I would advise that you remove the balls and soil and separate them and then put mesh between them.
You can usually get cheap plastic fine mesh from garden centres.
It is used for covering greenhouses or plants.


Mike


----------



## Rere983 (Mar 31, 2015)

It just seems like it'll be near impossible to fully separate the both of them


----------



## mudskipper (Jan 4, 2015)

You could buy a gardening sieve, I bought a s/steel one which had interchangeable meshes 2,4,6mm. Get the balls out give em a rinse.
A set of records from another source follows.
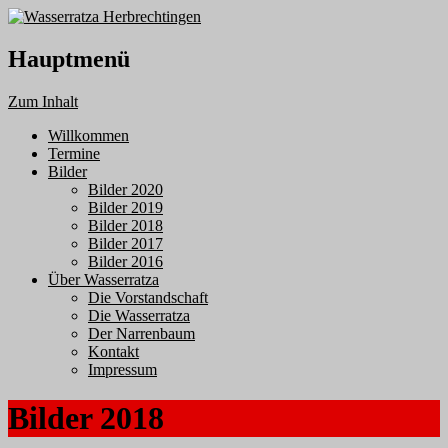
Hauptmenü
Zum Inhalt
Willkommen
Termine
Bilder
Bilder 2020
Bilder 2019
Bilder 2018
Bilder 2017
Bilder 2016
Über Wasserratza
Die Vorstandschaft
Die Wasserratza
Der Narrenbaum
Kontakt
Impressum
Bilder 2018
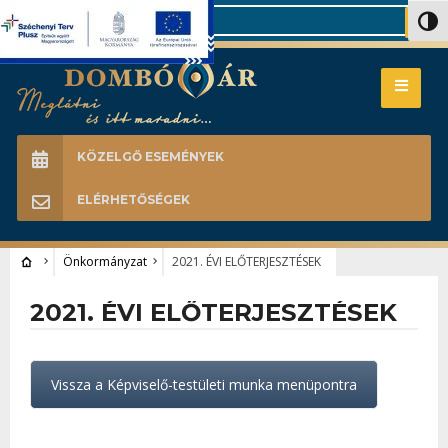
Search
Nagy 
KÖZELGŐ ESEMÉNYEK
ELÉRHETŐSÉGEK
Önkormányzat
2021. ÉVI ELŐTERJESZTÉSEK
2021. ÉVI ELŐTERJESZTÉSEK
Vissza a Képviselő-testületi munka menüpontra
It is the only way to go, can't think what the previous owner was thinking, it really is a waste of time without the mesh.


----------



## frogman955 (Feb 7, 2010)

The soil will probably be wasted so maybe fill a bucket with water and chuck the lot in and wash the soil off the leca and then replace it.
There is a new product (Bio Life) on the market designed for viv substrate so you could maybe use that as a replacement.
Bio Life
Just place the mesh in the viv and put the substrate on top.


Mike


----------



## CloudForest (Nov 27, 2013)

theres a really simple way to do it...get a bucket or something, put all the soil and clay balls in it, and then add water, enough for a good few inches over the soil...the balls will float to the top, just scoop them up (maybe with a sieve)

the soil will need to be drained well afterwards, and you will loose a bit, but depending on what type of soil it is, shouldnt be too much


----------



## chrism (Jul 5, 2007)

Don't bother with soil. 
Just go leca (the balls) and leaf litter.


----------